While farmers are an essential part of the agricultural industry, it takes a village to keep our food supply in production and put meals on your family’s plate. Let’s take a closer look at some of our most valuable partners in agriculture.


Agricultural biotechnologists use technology to help farmers grow their best crops. They conduct research and create tools that allow farmers to lower production costs and ease the production process. For example, some crops can be altered or engineered to be resistant to specific plant diseases and pests, allowing farmers to use pesticides more efficiently. Agricultural biotechnologists ensure farmers are maximizing their contribution to our food supply.


Entomologists are people who study insects. Their work typically involves the studying of a system, asking questions to serve as the basis of experimentation and setting up experiments to learn something critical about the system.

Learn more about entomologists from Cranberry Learning.

Food Scientists

Food and agricultural scientists play a large role in maintaining our food supply. Through research and experiments, they find ways to improve the efficiency and safety of farms and products. Their main objective is to improve the overall productivity and sustainability of field crops and farm animals. They also look for new ways to improve soil health.


Mechanics are responsible for the general care and up keep of equipment. They are in charge of routine maintenance and servicing equipment, but also evaluate farm equipment when it breaks down or is in need of an emergency repair.

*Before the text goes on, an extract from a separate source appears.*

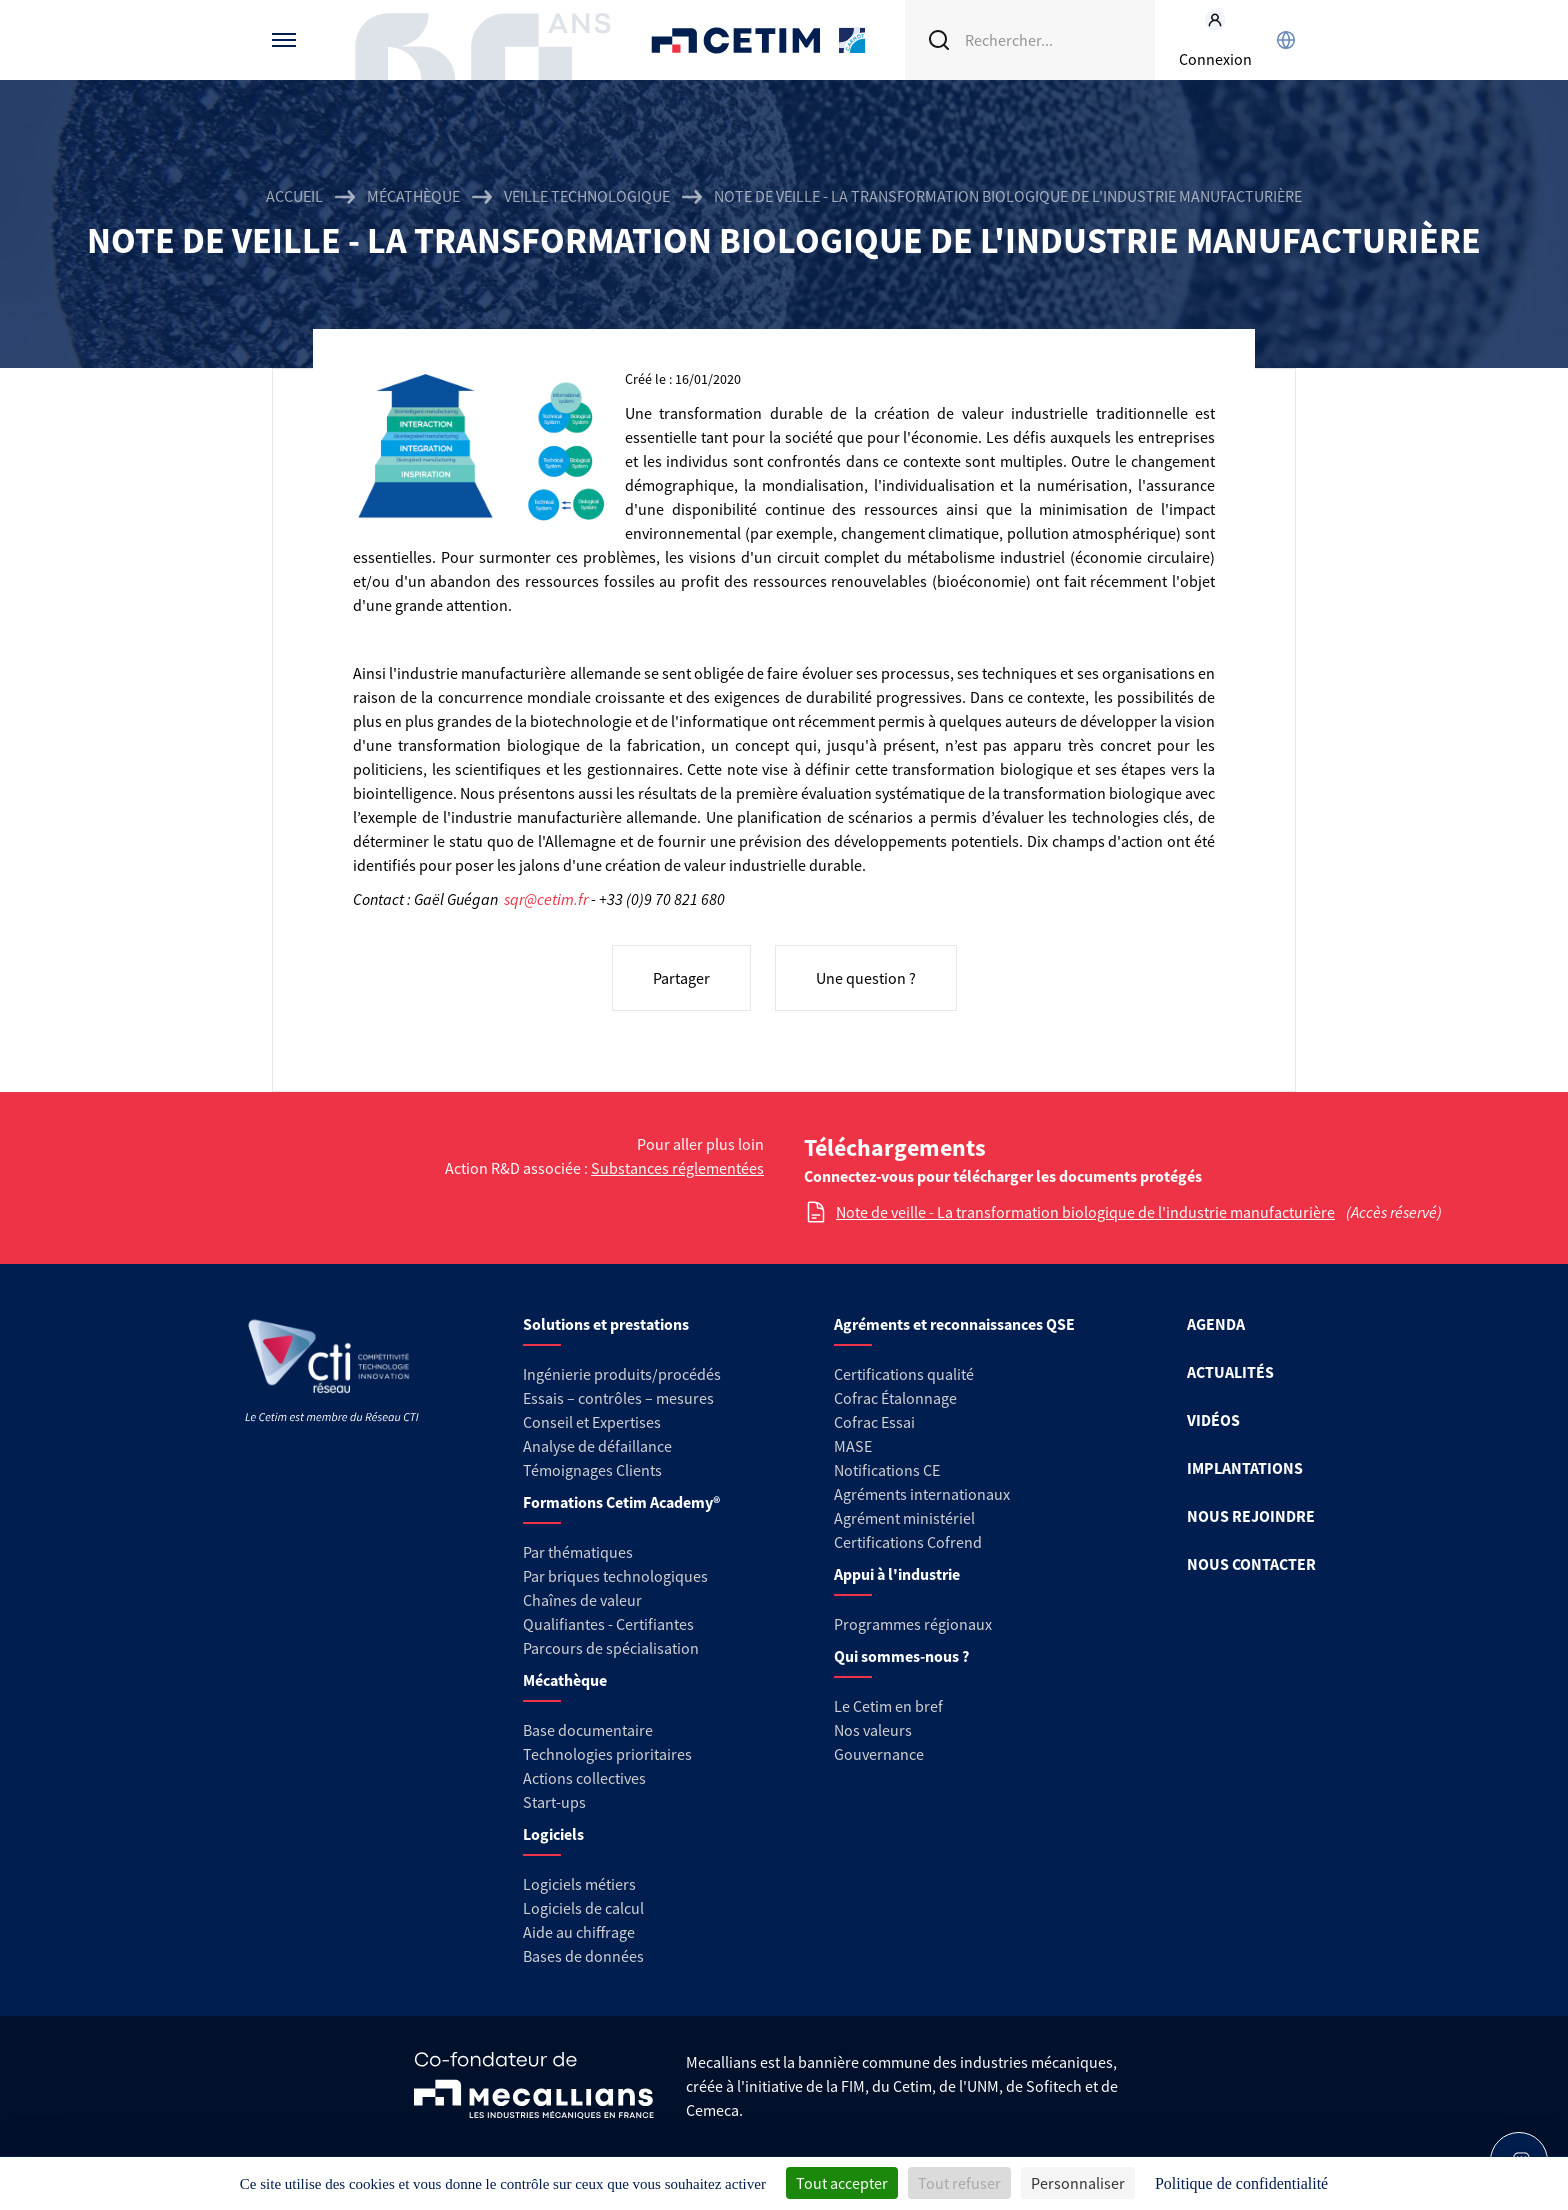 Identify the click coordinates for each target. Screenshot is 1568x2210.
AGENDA (1216, 1324)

Nutritionists and Dietitians

Nutritionists and dieticians serve as experts on nutrition issues and healthy eating habits. They emphasize a holistic and sustainable approach to eating that aids an overall healthy lifestyle. Their work complements what farmers do, as they both strive to bring a high-quality, wholesome product to homes around the country in a sustainable way.

Plant Pathologists

Plant pathologists use their knowledge of plants, pathogens, and their interactions with the environment to study plant diseases in cropping systems. They work with growers, industry stakeholders and other researchers such as horticulturists and entomologists. Many deploy experiments and collect data that can be analyzed in the lab or office. Most plant pathologists work full time at universities, federal agencies, and industrial agriculture agencies.

Learn more about plant pathologists from Cranberry Learning.

Sales Representatives

Salesmen play a crucial role in helping farmers access high-quality seeds, fertilizer and other valuable inputs to maximize crop yields. They provide valuable expertise on seed selection, planting techniques and crop management practices. A successful salesman understands the unique needs of local farmers, offers tailored solutions and fosters lasting relationships. With the growing demand for sustainable agriculture and advanced technologies, this profession offers the rewarding helping improve the next generation of crops.

Truck Drivers

Farmers rely on truck drivers to transport their livestock and products across the country safely and as quickly as possible. As one of the top exporters in the country, Wisconsin farmers use the help of truck drivers to ensure our top products are enjoyed by as many consumers as possible.


Healthy farm animals depend on the work of veterinarians. Besides assessing overall animal health and diagnosing problems, large animal veterinarians treat diseases that have the potential to wipe out a farmer’s livelihood. Vets that treat livestock do much of the same work that a typical vet would do, but often travel directly to the farm to treat illness, prescribe medication, and operate if necessary.

As you can see, it takes a diverse group of individuals to make our agricultural landscape complete. Plus, working in agriculture can be a fulfilling and rewarding career.

Fun Fact: There are over 300 careers in agriculture from foresting to fishing, to processing and marketing!